Zwischen Sommerabend und Honky Tonk

Der Titel der EP macht kein Geheimnis daraus, wohin die Reise geht. „Hot Weather, Cold Beer“ ist Countrymusik für heiße Tage, lange Nächte, Fahrten über Landstraßen und Abende mit Freunden. Dabei setzt Spencer Hatcher nicht auf den glattpolierten Sommersound des Country-Pop, sondern bleibt seiner traditionellen musikalischen Linie treu.

Die fünf Songs zeigen zugleich, wie konsequent Hatcher derzeit neues Material veröffentlicht. Neben dem Titelsong finden sich auf der EP „Honky Tonk Hideaway“, „Any Other Girl“, „Turn This Town (Into A Honky Tonk)“ und „Love Button“.

Besonders „Turn This Town (Into A Honky Tonk)“ dürfte regelmäßigen Lesern von Country.de bereits bekannt sein. Wir haben den Song schon bei seiner Veröffentlichung vorgestellt. Spencer Hatcher schrieb ihn gemeinsam mit seinem Bruder Connor Hatcher sowie Tim Owens und Nathan Woodard.

Dabei geht es um mehr als nur um eine weitere Nacht im Honky Tonk. Der Song erzählt vom Versuch, Erinnerungen und Orte hinter sich zu lassen, die einen immer wieder zurückziehen – und irgendwo einen Neuanfang zu wagen.

Bekannte Songwriter und erfahrene Produzenten

Bei den fünf Titeln der EP findet sich eine ganze Reihe bekannter Namen aus der Nashville-Songwriterszene. „Honky Tonk Hideaway“ stammt von Jeffrey Steele und Brice Long, während Jimmy Yeary, Bart Butler und Will Bundy „Any Other Girl“ geschrieben haben.

Für „Love Button“ zeichnen David Lee Murphy, Shane Minor und ebenfalls Brice Long verantwortlich. Spencer Hatcher selbst ist an zwei Songs als Autor beteiligt: am Titelsong sowie an „Turn This Town (Into A Honky Tonk)“.

Produziert wurde der Titelsong von Jason Sellers und Ilya Toshinskiy. Bei den übrigen vier Titeln war zusätzlich Mickey Jack Cones als Produzent beteiligt. Den Mix der EP übernahm Derek Bason.

Vom Banjo in der Familienband zum Country-Newcomer

Spencer Hatcher wuchs auf einer Farm im Shenandoah Valley in Virginia auf. Seine musikalischen Wurzeln liegen im Bluegrass: Bereits mit elf Jahren spielte er fünfsaitiges Banjo in der Familienband. Später gründete er seine eigene Countryband, zu der auch sein jüngerer Bruder Connor Hatcher gehört.

Diese Herkunft ist in seiner Musik bis heute zu hören. Hatcher verbindet den Sound traditioneller Countrymusik mit einer deutlich jüngeren Energie, ohne dabei jedem aktuellen Trend hinterherzulaufen. Genau das dürfte ein Grund dafür sein, warum seine Fangemeinde in den vergangenen Jahren deutlich gewachsen ist.
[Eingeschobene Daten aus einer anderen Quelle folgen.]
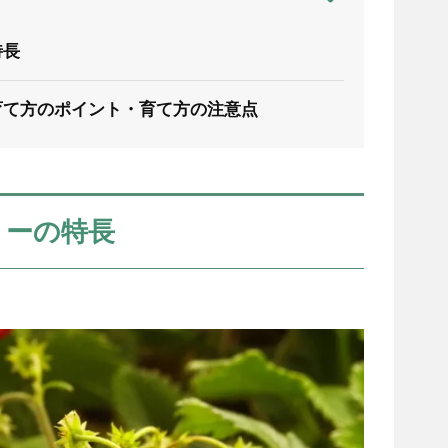
特長
育て方のポイント・育て方の注意点
リーの特長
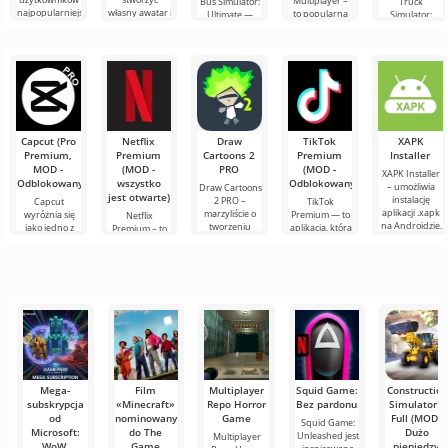
Multiplayer –
Bus Simulator:
Truck
najpopularniejszą
własny awatar i
to popularna
Ultimate —
Simulator:
grą na
dołączyć do
gra na
kolorowa i
Ultimate –
Androidzie
milionów
Androida, w
ekscytująca gra
udane
nadal
innych
której gracze
na Androida,
połączenie
pozostaje
uczestników.
wcielają się w
oferująca
symulatora
Roblox. Projekt
Kolorowa
rolę
nieograniczone
przewozów
grafika i
ciężarowych i
elementu
Capcut (Pro
Netflix
Draw
TikTok
XAPK
Premium,
Premium
Cartoons 2
Premium
Installer
MOD -
(MOD -
PRO
(MOD -
XAPK Installer
Odblokowany)
wszystko
Odblokowany)
– umożliwia
Draw Cartoons
jest otwarte)
instalację
2 PRO –
Capcut
TikTok
aplikacji .xapk
marzyliście o
wyróżnia się
Premium — to
Netflix
na Androidzie.
tworzeniu
jako jedno z
aplikacja, która
Premium – to
Bardzo proste i
animacji, ale
najbardziej
pozwala łączyć
jeden z
przejrzyste
wydaje się to
polecanych
się online z
najpopularniejszych
zbyt
narzędzi do
innymi
serwisów do
skomplikowane,
edycji wideo,
użytkownikami
oglądania
a
zapewniając
lub znaleźć
filmów, seriali i
programów
Mega-
Film
Multiplayer
Squid Game:
Construction
subskrypcja
«Minecraft»
Repo Horror
Bez pardonu
Simulator 4
od
nominowany
Game
Full (MOD -
Squid Game:
Microsoft:
do The
Dużo
Unleashed jest
Multiplayer
WoW,
Game
pieniędzy)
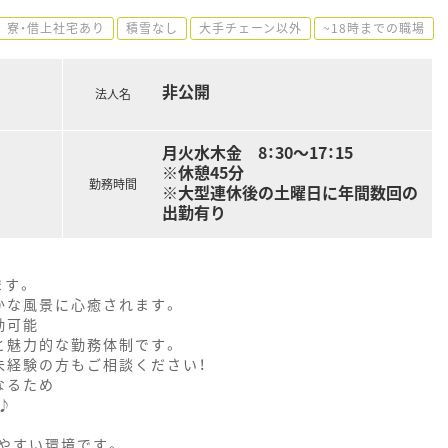
寮・借上社宅あり
積雪なし
大手チェーン以外
~18時までの職場
非公開
法人名
月火水木金 8：30～17：15
※休憩45分
勤務時間
※大型連休後の土曜日に年間数回の
出勤有り
ます。
かな風景に心癒されます。
勤可能
でと魅力的な勤務体制です。
未経験の方もご相談ください！
なるため
♪
やすい環境です。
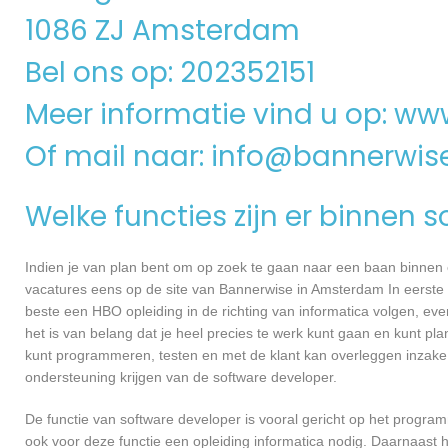
1086 ZJ Amsterdam
Bel ons op: 202352151
Meer informatie vind u op:
www
Of mail naar:
info@bannerwise
Welke functies zijn er binnen 
Indien je van plan bent om op zoek te gaan naar een baan binnen ee
vacatures eens op de site van Bannerwise in Amsterdam In eerste in
beste een HBO opleiding in de richting van informatica volgen, ev
het is van belang dat je heel precies te werk kunt gaan en kunt pl
kunt programmeren, testen en met de klant kan overleggen inzake
ondersteuning krijgen van de software developer.
De functie van software developer is vooral gericht op het progra
ook voor deze functie een opleiding informatica nodig. Daarnaast 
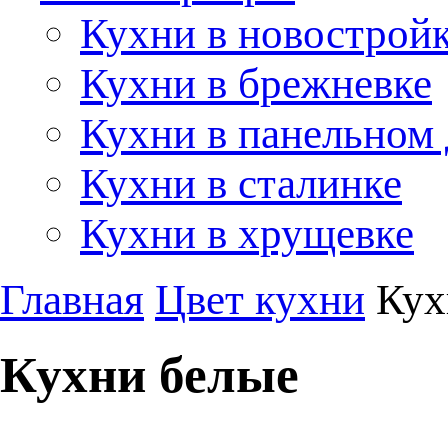
Кухни в новострой
Кухни в брежневке
Кухни в панельном
Кухни в сталинке
Кухни в хрущевке
Главная
Цвет кухни
Кух
Кухни белые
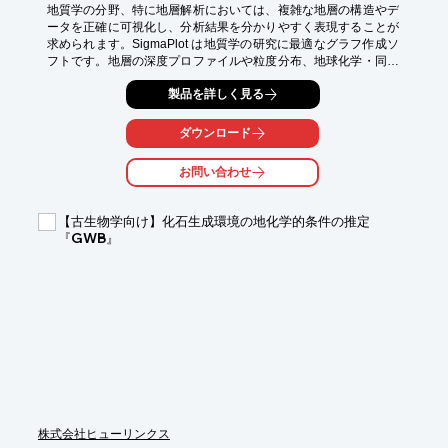
地質学の分野、特に地層解析においては、複雑な地層の構造やデ
ータを正確に可視化し、分析結果を分かりやすく表現することが
求められます。SigmaPlot は地質学の研究に最適なグラフ作成ソ
フトです。地層の深度プロファイルや粒度分布、地球化学・同位
体年代測定のデータを高品位なグラフで可視化でき、堆積速度や
製品を詳しく見る
風化過程など時系列の解析にも活用できます。非線形曲線フィッ
ティングや回帰分析、対数軸・多軸表示、三成分ダイアグラムに
も対応できます。100種類以上のグラフ形式と豊富な統計機能を
ダウンロード
備え、ExcelやASCIIデータを直接取り込み可能です。マクロで定
型作図を自動化すれば野外調査の評価から論文・報告書作成まで
お問い合わせ
研究効率を大きく高めます。

【活用シーン】

【古生物学向け】化石生成環境の地化学的条件の推定
三成分ダイアグラム

『GWB』
粒度分布曲線

時系列グラフ

回帰直線・非線形曲線によるフィッティング

【導入の効果】

論文・報告書の品質向上

解析精度の向上

作業時間の短縮

データ連携の容易さ

再現性の確保
株式会社ヒューリンクス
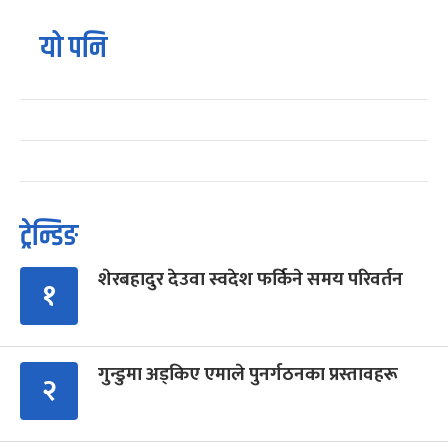
यो पनि
ट्रेन्डिङ
शेरबहादुर देउवा स्वदेश फर्किने समय परिवर्तन
१
गुन्डुमा अड्किए एमाले पुनर्गठनका प्रस्तावहरू
२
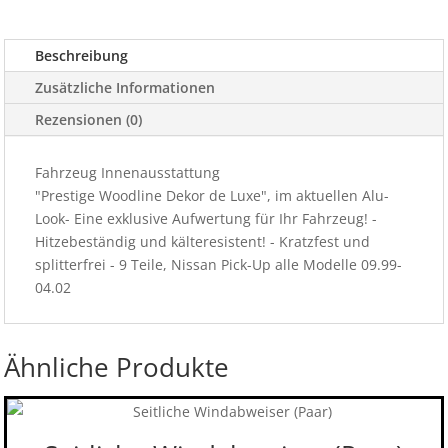
alle
Modelle
Beschreibung
09.99-
04
Zusätzliche Informationen
Menge
Rezensionen (0)
Fahrzeug Innenausstattung
"Prestige Woodline Dekor de Luxe", im aktuellen Alu-
Look- Eine exklusive Aufwertung für Ihr Fahrzeug! -
Hitzebeständig und kälteresistent! - Kratzfest und
splitterfrei - 9 Teile, Nissan Pick-Up alle Modelle 09.99-
04.02
Ähnliche Produkte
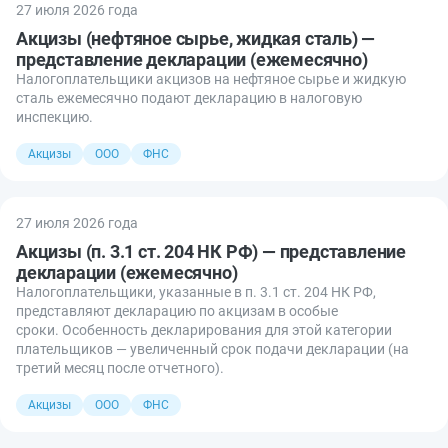
27 июля 2026 года
Акцизы (нефтяное сырье, жидкая сталь) —
представление декларации (ежемесячно)
Налогоплательщики акцизов на нефтяное сырье и жидкую
сталь ежемесячно подают декларацию в налоговую
инспекцию.
Акцизы
ООО
ФНС
27 июля 2026 года
Акцизы (п. 3.1 ст. 204 НК РФ) — представление
декларации (ежемесячно)
Налогоплательщики, указанные в п. 3.1 ст. 204 НК РФ,
представляют декларацию по акцизам в особые
сроки. Особенность декларирования для этой категории
плательщиков — увеличенный срок подачи декларации (на
третий месяц после отчетного).
Акцизы
ООО
ФНС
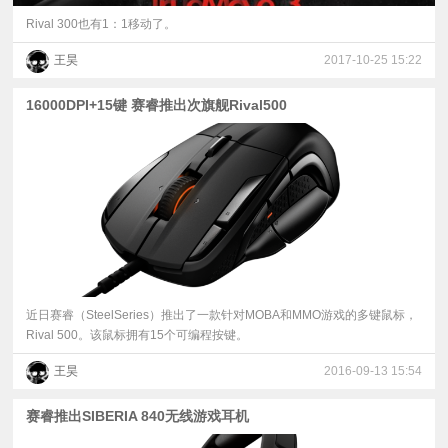
Rival 300也有1：1移动了。
王昊
2017-10-25 15:22
16000DPI+15键 赛睿推出次旗舰Rival500
近日赛睿（SteelSeries）推出了一款针对MOBA和MMO游戏的多键鼠标，
Rival 500。该鼠标拥有15个可编程按键。
王昊
2016-09-13 15:54
赛睿推出SIBERIA 840无线游戏耳机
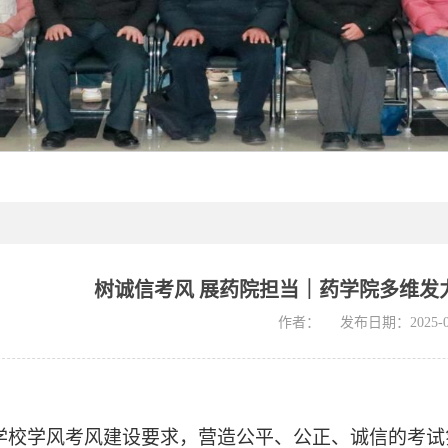
树诚信考风 展药院担当｜药学院多维发
作者：
发布日期：2025-0
学校学风考风建设要求，营造公平、公正、诚信的考试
Mit mehr als 150 Konzerten pro Jahr hat sich Hatcher seinen Ruf zudem ganz klassisch auf der Bühne erspielt. Inzwischen folgen ihm auf seinen Social-Media-Kanälen insgesamt mehr als 900.000 Menschen.
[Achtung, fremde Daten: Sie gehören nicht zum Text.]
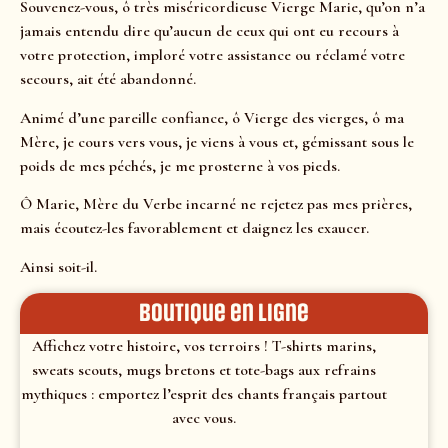
Souvenez-vous, ô très miséricordieuse Vierge Marie, qu’on n’a
jamais entendu dire qu’aucun de ceux qui ont eu recours à
votre protection, imploré votre assistance ou réclamé votre
secours, ait été abandonné.
Animé d’une pareille confiance, ô Vierge des vierges, ô ma
Mère, je cours vers vous, je viens à vous et, gémissant sous le
poids de mes péchés, je me prosterne à vos pieds.
Ô Marie, Mère du Verbe incarné ne rejetez pas mes prières,
mais écoutez-les favorablement et daignez les exaucer.
Ainsi soit-il.
Boutique en ligne
Affichez votre histoire, vos terroirs ! T-shirts marins,
sweats scouts, mugs bretons et tote-bags aux refrains
mythiques : emportez l’esprit des chants français partout
avec vous.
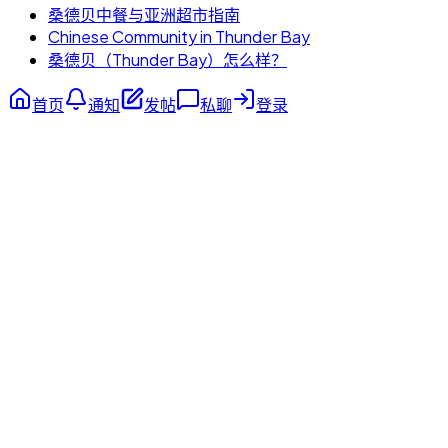
桑德贝中餐与亚洲超市指南
Chinese Community in Thunder Bay
桑德贝（Thunder Bay）怎么样？
首页
通知
发帖
私聊
登录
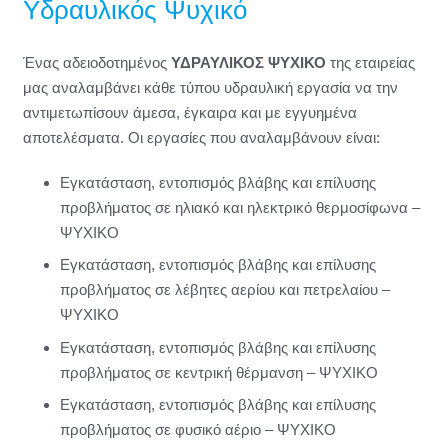
Υδραυλικός Ψυχικό
Ένας αδειοδοτημένος
ΥΔΡΑΥΛΙΚΟΣ ΨΥΧΙΚΟ
της εταιρείας
μας αναλαμβάνει κάθε τύπου υδραυλική εργασία να την
αντιμετωπίσουν άμεσα, έγκαιρα και με εγγυημένα
αποτελέσματα. Οι εργασίες που αναλαμβάνουν είναι:
Εγκατάσταση, εντοπισμός βλάβης και επίλυσης
προβλήματος σε ηλιακό και ηλεκτρικό θερμοσίφωνα –
ΨΥΧΙΚΟ
Εγκατάσταση, εντοπισμός βλάβης και επίλυσης
προβλήματος σε λέβητες αερίου και πετρελαίου –
ΨΥΧΙΚΟ
Εγκατάσταση, εντοπισμός βλάβης και επίλυσης
προβλήματος σε κεντρική θέρμανση – ΨΥΧΙΚΟ
Εγκατάσταση, εντοπισμός βλάβης και επίλυσης
προβλήματος σε φυσικό αέριο – ΨΥΧΙΚΟ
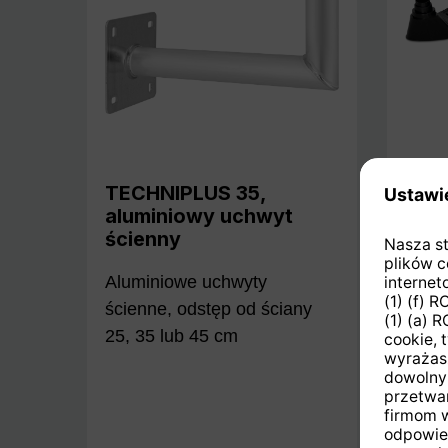
TECHNIPLUS 35,
Zes
aluminiowy uchwyt
dac
ścienny
Dach
Aluminiowe uchwyty
ścienne, odstęp od ściany
25, 35 lub 45 cm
Ein junger Traditionalist auf dem Weg nach oben

Auch bei Country.de ist Spencer Hatcher längst kein Unbekannter mehr. Wir haben seine Entwicklung in den vergangenen Monaten immer wieder begleitet und mehrere seiner Veröffentlichungen vorgestellt. Das geschah nicht zufällig. In einer Zeit, in der viele junge Countrykünstler vor allem versuchen, den jeweils aktuellen Sound aus Nashville zu treffen, gehört Hatcher zu jenen Musikern, die hörbar aus einer traditionellen musikalischen Welt kommen. Banjo und Bluegrass waren für ihn keine nachträglich entdeckten Stilmittel, sondern standen am Anfang seiner musikalischen Entwicklung.

Fazit

„Hot Weather, Cold Beer“ ist deshalb weniger eine Überraschung als der nächste konsequente Schritt eines jungen Künstlers, den man weiterhin im Auge behalten sollte. Erst im Herbst 2025 erschien seine Debüt-EP, jetzt folgt bereits das nächste Projekt. Fünf Songs, viel Honky Tonk und ein Titelsong, dessen Botschaft kaum einfacher sein könnte: Manchmal braucht ein guter Sommer nicht besonders viel.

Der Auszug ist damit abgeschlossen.